Сигурд мысленно усмехнулся: сам того не ведая, пленный друид попал в точку. Ему нужна была именно жизнь Снегиря, вернее, она должна была стать платой.
– Мне вовсе не нужна твоя жалкая жизнь, друид, – пожал плечами Птицелов. – Я говорю тебе «жалкая» не для того, чтобы тебя унизить. Просто твоя жизнь с каждым часом все быстрее теряет цену.
Пленник ничего не ответил, но теперь слушал Птицелова внимательно, не делая попыток закрыть глаз. Сигурд удовлетворенно вздохнул.
– Хочу тебе еще раз сказать, а надо заметить, что я очень не люблю повторять дважды. Мне нет никакого дела до вас, друидов; у меня на этой земле совсем другая миссия, которая вас никаким боком не касается. Это я уже пытался объяснить вашему Травнику, но он, похоже, уперся, и, скажу тебе, почем зря. Я ведь при желании могу вас всех попросту раздавить. Вот как человек идет по траве и, походя, давит уйму всяких мелких букашек. А ведь я к букашкам ничего не имею!
– Камерон тоже упирался? – прошептал пленник, и Сигурд с неудовольствием отметил, что друид не чужд хоть и горькой, но иронии. Это было неверное направление разговора, а Сигурд сейчас вовсе не желал углубляться в высокие материи.

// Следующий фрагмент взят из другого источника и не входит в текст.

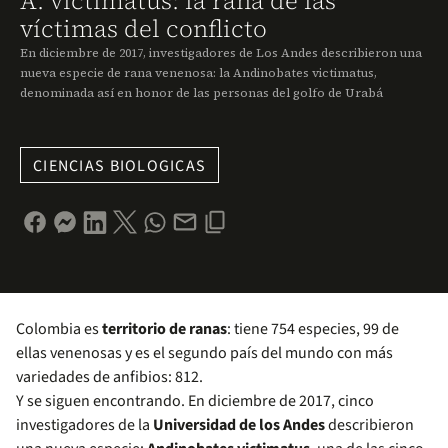
A. victimatus: la rana de las
víctimas del conflicto
En diciembre de 2017, investigadores de Los Andes describieron una
nueva especie de rana venenosa: la Andinobates victimatus,
denominada así en honor de las personas del golfo de Urabá
CIENCIAS BIOLOGICAS
Colombia es
territorio de ranas
: tiene 754 especies, 99 de
ellas venenosas y es el segundo país del mundo con más
variedades de anfibios: 812.
Y se siguen encontrando. En diciembre de 2017, cinco
investigadores de la
Universidad de los Andes
describieron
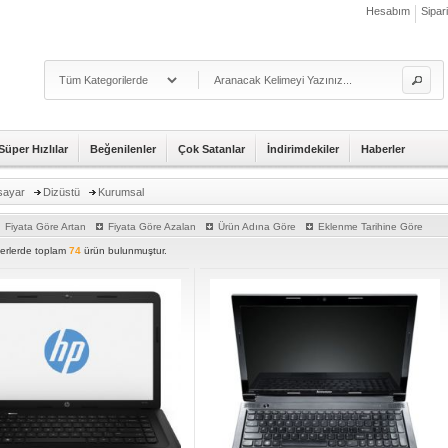
Hesabım
Sipar
Süper Hızlılar
Beğenilenler
Çok Satanlar
İndirimdekiler
Haberler
isayar
Dizüstü
Kurumsal
Fiyata Göre Artan
Fiyata Göre Azalan
Ürün Adına Göre
Eklenme Tarihine Göre
iterlerde toplam
74
ürün bulunmuştur.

– Он хотел мне помешать, – ответил Птицелов. – И был наказан. У тебя же есть возможность искупить его заблуждения. Отпусти свою душу и вступи на ту дорожку, по которой ты пройдешь совсем немного, после чего я отпущу тебя. Потому что мне, в сущности, тоже нет до тебя никакого дела.
– Так отпусти сейчас, – прошептал пленник. – Я всего-то и сделаю, что сверну шею твоей ведьме, на большее у меня, наверное, уже просто не хватит сил.
– Не могу, – грустно развел руками зорз. – Мне нужен проводник, я ведь тебе уже говорил в самом начале наших бесед. А ты ведь теперь знаешь – я не люблю талдычить одно и то же.
– Видимо, я тебе просто не подхожу, – попытался усмехнуться пленник, и в этот миг из краешка его рта выкатилась струйка крови.
– Подойдешь, – пообещал Птицелов. – Просто это обойдется тебе очень дорого. А ведь к боли, говорят, привыкнуть нельзя, верно?
Снегирь ничего не ответил.
– Пойми, лесной служитель, – сокрушенно вздохнул Птицелов, – я ведь все равно добьюсь своей цели. И я знаю наверняка, что ты нам подходишь, нужно только еще чуть-чуть поработать. Из основного цвета ты станешь нейтральным, который способен вобрать в себя другие оттенки и стать совсем, совсем другим. Но хочу тебя предупредить: пока ты бездумно упорствуешь, твоя жизнь стирается безвозвратно, и ее, увы, потом я уже не сумею восстановить.
– Думаю, ее уже не восстановить, – прошептал Снегирь. – Зачем тогда все эти сделки…
– Ну, – неопределенно протянул Птицелов, – всегда остается какой-то шанс.
Но друид понял фразу зорза по-своему.
– Со мной у тебя этого шанса не будет, – сказал Снегирь, стремясь прибавить своему ослабевшему голосу побольше уверенности.
– Посмотрим, – скучным тоном ответил Сигурд. Он уже и так для себя все понял. Теперь дело было только за магией. Еще два-три маленьких шажка, и тогда воля пленника, которая оказалась на удивление твердой, уже не будет иметь никакого значения.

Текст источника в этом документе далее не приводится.